Przed tygodniem Orlen Wisłą rozbiła na wyjeździe Tatrana. W rewanżu wszyscy spodziewali się, że płocczanie znów wysoko ograją przeciwnika. Zawodnicy z Preszowa w Płocku zagrali jednak bardzo ambitnie, po pierwszej połowie nawet prowadzili, ale ostatecznie Nafciarze wygrali 33.29.
- Gratulacje dla Tatrana, bo zagrali bardzo dobrze. Zdawaliśmy sobie sprawę, że to spotkanie będzie trudniejsze od tego w Preszowie. Nie mogę mieć pretensji do swoich zawodników, bo to był piąty mecz w jedenaście dni. Zawodnicy nie są maszynami, włożyli dużo wysiłku w to spotkanie.
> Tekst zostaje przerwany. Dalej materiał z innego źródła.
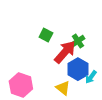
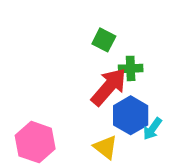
green square: (46, 35) -> (104, 40), moved
green cross: (78, 41) -> (131, 68), turned 32

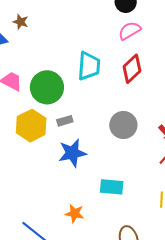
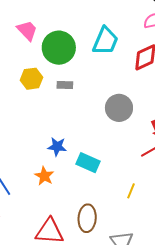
yellow hexagon: (31, 126) -> (32, 79), size x0.7
blue star: (72, 153) -> (57, 147), moved, size x0.7

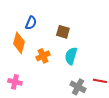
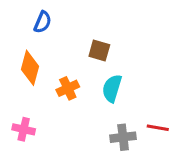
blue semicircle: (31, 23) -> (43, 22), moved
gray cross: (78, 87) -> (123, 137), turned -35

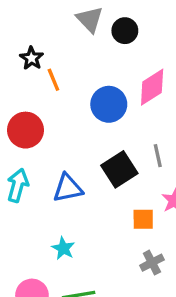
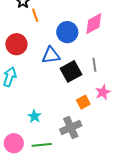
blue triangle: (68, 188) -> (51, 55), moved
orange square: (143, 219) -> (83, 102), turned -32
gray cross: (152, 263) -> (71, 127), moved, size x1.5

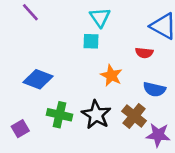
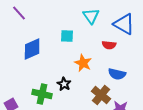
cyan triangle: (100, 17) -> (91, 16), moved
blue diamond: (38, 79) -> (32, 49), moved, turned -45
black star: (96, 115) -> (64, 84), moved, size x0.6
Nie mogę mieć do nich pretensji, pomimo, że pierwsza połowa nie wyglądała tak jak powinna. Po zmianie stron zagraliśmy lepiej. Należy docenić wysiłek zawodników, nasz kalendarz jest napięty, ale radzimy sobie jakoś, pomimo, że pojawiły się w zeszłym tygodniu kontuzje. Za ten mecz chciałbym wyróżnić Dimę Żytnikowa i Sergieja Kosorotova, bo obaj zagrali dobre zawody - powiedział trener Orlen Wisły, Xavi Sabate.
- To był inny mecz niż to w Preszowie. Tatran zagrał dużo lepiej zarówno w obronie, jak i w ataku. W pierwszej połowie sprawił nam trochę problemów. W drugiej połowie pokazaliśmy doświadczenie, jakość i mieliśmy więcej rotacji w składzie. To dało nam te dwa punkty - przyznał skrzydłowy płockiego zespołu, Lovro Mihić.